Ecological restoration is the practice of restoring damaged ecosystems to a point where their ecosystem functions and species composition resemble their original or near-original state. Restoration ecology, in turn, is the scientific study of restoring damaged ecosystems, communities, and populations. Ecological restoration is often the best method for providing for the long-term use of degraded sites, whether considered from the perspectives of ecology, social benefit, or even economic benefit. Consequently, and unsurprisingly, this practice and the science originally developed in response to attempts to restore economically valuable ecosystem functions: creating wetlands to prevent flooding, reclaiming mining sites to prevent pollution and soil erosion, revegetating overgrazed rangelands to increase grass production, and planting trees on cleared areas to improve agroforestry.

Best practices in ecological restoration have undergone major advances in recent decades. In the past, restoration methods mostly aimed for quick economic benefit, which resulted in simplified ecosystems that either failed to establish or degraded after a short time. To avoid such costly mistakes, restoration plans of today increasingly aim for the permanent re-establishment of healthy ecosystems that could support sustainable industries such as ecotourism, wildlife management, carbon sequestration, and low-level grazing by livestock. Ecological restoration often also makes economic sense; a study from South Africa found that every US $1 invested in restoring ecosystem services would generate US $8.30 for the local economy (de Wit et al., 2008).

Ecological restoration approaches

There are four main approaches to ecological restoration (Figure 14.5.1):

Fig_10.10.png — Figure 14.5.1 Several approaches can be followed when restoring an ecosystem, ranging from taking no action and letting the ecosystem regenerate naturally to completely restoring a degraded site. The best course of action will depend on a project’s end goals and the resources available. After Bradshaw, 1990, CC BY 4.0.

Natural regeneration. Degraded areas, such as abandoned fields or logged areas, are allowed to naturally reseed and return to grasslands or forests. Land managers often choose this approach when active restoration is too expensive, when earlier restoration attempts have failed, or when experience has shown that the ecosystem is resilient and can recover on its own (e.g. Crouzeilles et al., 2017).
Rehabilitation. Land managers improve conditions of a degraded ecosystem by transitioning it to another, different ecosystem type. For example, land managers could rehabilitate a degraded forest by transitioning it to a tree plantation. Rehabilitation could involve replacing just a few species or many species.
Partial restoration. Land managers restore some ecosystem functions and some of the species that were dominant or characteristic of the ecosystem. For example, as a part of a grassland restoration, land managers might initially replant a few key species that are hardy and contribute to ecosystem functioning; they could delay restoration of rare species until later phases.
Complete restoration. Land managers restore an area to benchmark ecosystem structure, mix of species, and ecosystem functioning. Complete restoration usually requires an active program to modify the site, reintroduce native species, and eliminate or reduce the factors that were degrading the ecosystem.

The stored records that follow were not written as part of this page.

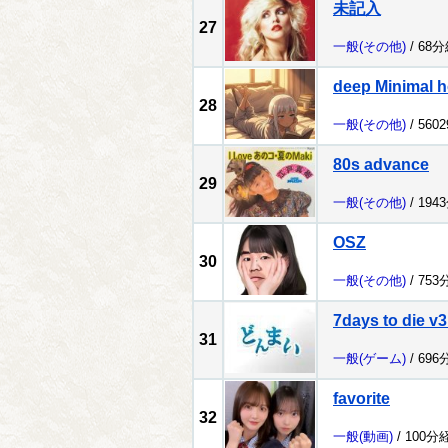
未記入
27
一般
(その他)
/ 68
deep Minimal h
28
一般
(その他)
/ 560
80s advance
29
一般
(その他)
/ 194
OSZ
30
一般
(その他)
/ 753
7days to die v3
31
一般
(ゲーム)
/ 696
favorite
32
一般
(動画)
/ 100分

Before a restoration project is initiated, and the type of approach is decided upon, land managers must consider how quickly the ecosystem can recover, resource needs and availability, the availability of locally adapted taxa, and the work that might be required to allow the restored community to persist over the long term. Examples of specific considerations include how to prepare soils, how to handle translocated organisms, when and how much fertilizer and water to add, and how to prevent invasions by unwanted species (Galatowitsch and Richardson, 2005; Zabbey and Tanee, 2016). It is also important to remember that ecosystems generally fail to recover if the factor that caused them to become degraded in the first place is not removed or reduced. For instance, efforts to reverse desertification would require a reduction of grazing pressure and unsustainable agricultural practices.

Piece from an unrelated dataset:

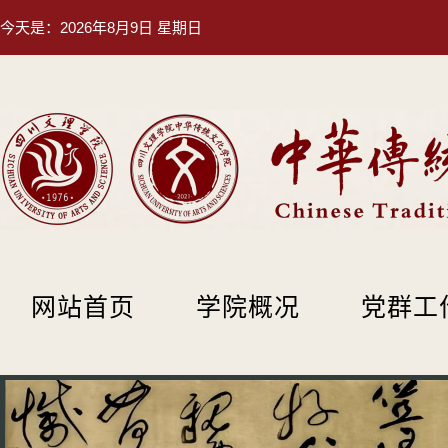
今天是：
2026年8月9日 星期日
网站首页
学院概况
党群工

Some conservation efforts center around a single species. Often this is a charismatic animal that elicits public interest, such tigers, sea otter, or the California Condor. The specific approach depends on specific threats based by the species of focus. A common strategy is to propagate rare plants and reintroduce them to locations where they were extirpated (went locally extinct). Protecting or restoring habitat is another component of the conservation of rare plant species.

Seemingly unimpressive species can still serve vital ecological roles, but they are often overlooked in conservation efforts. In fact, a 2007 study by Colléony and colleagues found that people more often donated to conservation efforts for species that were more similar to humans rather than choosing those that were at greatest risk of extinction. Broad approaches such as establishing protected areas and ecosystem restoration benefit charismatic and non-charismatic species alike. Additionally, broad approaches protect unidentified and species that have not been assessed.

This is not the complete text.